▸ INFORMATION SUPPLIED
- - - - - - -

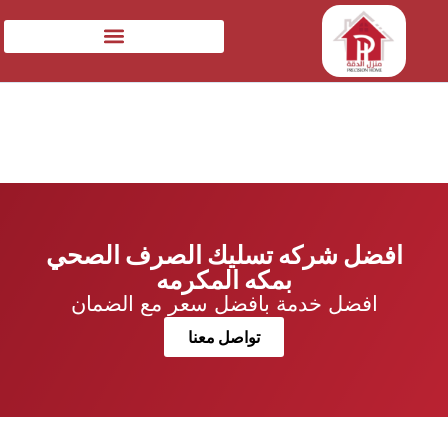
افضل شركه تسليك الصرف الصحي
بمكه المكرمه
افضل خدمة بافضل سعر مع الضمان
تواصل معنا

- - - - - - -

▸ TRY IT
Take every line above where "افضل" appears and copy it.

▸ SOLUTION
افضل شركه تسليك الصرف الصحي
افضل خدمة بافضل سعر مع الضمان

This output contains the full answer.